----- MATERIAL PROVIDED -----
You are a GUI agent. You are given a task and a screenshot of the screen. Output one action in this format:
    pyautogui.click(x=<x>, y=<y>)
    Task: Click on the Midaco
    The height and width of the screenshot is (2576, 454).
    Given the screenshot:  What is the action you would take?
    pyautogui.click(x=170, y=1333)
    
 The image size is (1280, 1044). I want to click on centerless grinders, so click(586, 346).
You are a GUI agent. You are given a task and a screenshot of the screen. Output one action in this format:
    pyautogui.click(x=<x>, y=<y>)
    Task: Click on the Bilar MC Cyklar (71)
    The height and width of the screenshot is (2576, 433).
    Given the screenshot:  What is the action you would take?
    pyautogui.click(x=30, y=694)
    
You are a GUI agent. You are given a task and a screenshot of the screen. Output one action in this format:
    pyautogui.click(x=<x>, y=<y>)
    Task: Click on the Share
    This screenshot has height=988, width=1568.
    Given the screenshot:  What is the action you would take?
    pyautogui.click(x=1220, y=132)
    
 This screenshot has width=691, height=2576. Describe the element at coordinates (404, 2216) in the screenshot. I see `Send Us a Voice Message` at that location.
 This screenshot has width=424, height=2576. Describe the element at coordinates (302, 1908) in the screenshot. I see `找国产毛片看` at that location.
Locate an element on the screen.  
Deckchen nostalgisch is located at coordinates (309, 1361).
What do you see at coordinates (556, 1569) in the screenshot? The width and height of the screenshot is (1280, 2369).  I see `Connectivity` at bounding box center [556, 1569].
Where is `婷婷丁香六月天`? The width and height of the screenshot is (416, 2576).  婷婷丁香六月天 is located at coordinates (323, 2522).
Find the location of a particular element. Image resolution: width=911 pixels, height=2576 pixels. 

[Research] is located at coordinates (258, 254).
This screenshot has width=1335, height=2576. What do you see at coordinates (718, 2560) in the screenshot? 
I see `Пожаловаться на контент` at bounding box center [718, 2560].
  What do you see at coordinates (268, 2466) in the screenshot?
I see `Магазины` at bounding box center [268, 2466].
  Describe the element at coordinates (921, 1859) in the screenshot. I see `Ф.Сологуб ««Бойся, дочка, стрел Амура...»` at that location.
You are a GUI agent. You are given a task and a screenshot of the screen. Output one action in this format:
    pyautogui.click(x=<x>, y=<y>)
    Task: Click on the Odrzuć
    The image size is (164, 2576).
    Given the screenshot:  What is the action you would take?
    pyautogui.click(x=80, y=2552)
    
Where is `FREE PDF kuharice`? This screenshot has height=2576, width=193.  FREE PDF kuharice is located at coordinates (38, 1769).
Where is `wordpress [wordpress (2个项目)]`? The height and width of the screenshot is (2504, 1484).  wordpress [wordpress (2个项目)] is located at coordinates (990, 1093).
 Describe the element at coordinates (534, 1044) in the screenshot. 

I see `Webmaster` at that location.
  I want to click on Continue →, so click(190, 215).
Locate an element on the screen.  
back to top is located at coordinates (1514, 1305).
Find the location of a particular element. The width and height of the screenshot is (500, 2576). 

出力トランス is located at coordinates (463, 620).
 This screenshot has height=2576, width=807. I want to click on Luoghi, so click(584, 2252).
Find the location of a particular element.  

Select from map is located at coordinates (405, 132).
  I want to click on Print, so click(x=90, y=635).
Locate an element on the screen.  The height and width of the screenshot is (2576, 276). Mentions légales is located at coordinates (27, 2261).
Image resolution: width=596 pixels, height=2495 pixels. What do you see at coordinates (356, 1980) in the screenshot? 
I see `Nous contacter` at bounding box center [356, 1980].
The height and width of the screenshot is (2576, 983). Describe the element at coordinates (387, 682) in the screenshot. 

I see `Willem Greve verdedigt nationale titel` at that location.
-----
Set down all of the lines above without altering a word.

You are a GUI agent. You are given a task and a screenshot of the screen. Output one action in this format:
    pyautogui.click(x=<x>, y=<y>)
    Task: Click on the Midaco
    The height and width of the screenshot is (2576, 454).
    Given the screenshot:  What is the action you would take?
    pyautogui.click(x=170, y=1333)
    
 The image size is (1280, 1044). I want to click on centerless grinders, so click(586, 346).
You are a GUI agent. You are given a task and a screenshot of the screen. Output one action in this format:
    pyautogui.click(x=<x>, y=<y>)
    Task: Click on the Bilar MC Cyklar (71)
    The height and width of the screenshot is (2576, 433).
    Given the screenshot:  What is the action you would take?
    pyautogui.click(x=30, y=694)
    
You are a GUI agent. You are given a task and a screenshot of the screen. Output one action in this format:
    pyautogui.click(x=<x>, y=<y>)
    Task: Click on the Share
    This screenshot has height=988, width=1568.
    Given the screenshot:  What is the action you would take?
    pyautogui.click(x=1220, y=132)
    
 This screenshot has width=691, height=2576. Describe the element at coordinates (404, 2216) in the screenshot. I see `Send Us a Voice Message` at that location.
 This screenshot has width=424, height=2576. Describe the element at coordinates (302, 1908) in the screenshot. I see `找国产毛片看` at that location.
Locate an element on the screen.  
Deckchen nostalgisch is located at coordinates (309, 1361).
What do you see at coordinates (556, 1569) in the screenshot? The width and height of the screenshot is (1280, 2369).  I see `Connectivity` at bounding box center [556, 1569].
Where is `婷婷丁香六月天`? The width and height of the screenshot is (416, 2576).  婷婷丁香六月天 is located at coordinates (323, 2522).
Find the location of a particular element. Image resolution: width=911 pixels, height=2576 pixels. 

[Research] is located at coordinates (258, 254).
This screenshot has width=1335, height=2576. What do you see at coordinates (718, 2560) in the screenshot? 
I see `Пожаловаться на контент` at bounding box center [718, 2560].
  What do you see at coordinates (268, 2466) in the screenshot?
I see `Магазины` at bounding box center [268, 2466].
  Describe the element at coordinates (921, 1859) in the screenshot. I see `Ф.Сологуб ««Бойся, дочка, стрел Амура...»` at that location.
You are a GUI agent. You are given a task and a screenshot of the screen. Output one action in this format:
    pyautogui.click(x=<x>, y=<y>)
    Task: Click on the Odrzuć
    The image size is (164, 2576).
    Given the screenshot:  What is the action you would take?
    pyautogui.click(x=80, y=2552)
    
Where is `FREE PDF kuharice`? This screenshot has height=2576, width=193.  FREE PDF kuharice is located at coordinates (38, 1769).
Where is `wordpress [wordpress (2个项目)]`? The height and width of the screenshot is (2504, 1484).  wordpress [wordpress (2个项目)] is located at coordinates (990, 1093).
 Describe the element at coordinates (534, 1044) in the screenshot. 

I see `Webmaster` at that location.
  I want to click on Continue →, so click(190, 215).
Locate an element on the screen.  
back to top is located at coordinates (1514, 1305).
Find the location of a particular element. The width and height of the screenshot is (500, 2576). 

出力トランス is located at coordinates (463, 620).
 This screenshot has height=2576, width=807. I want to click on Luoghi, so click(584, 2252).
Find the location of a particular element.  

Select from map is located at coordinates (405, 132).
  I want to click on Print, so click(x=90, y=635).
Locate an element on the screen.  The height and width of the screenshot is (2576, 276). Mentions légales is located at coordinates (27, 2261).
Image resolution: width=596 pixels, height=2495 pixels. What do you see at coordinates (356, 1980) in the screenshot? 
I see `Nous contacter` at bounding box center [356, 1980].
The height and width of the screenshot is (2576, 983). Describe the element at coordinates (387, 682) in the screenshot. 

I see `Willem Greve verdedigt nationale titel` at that location.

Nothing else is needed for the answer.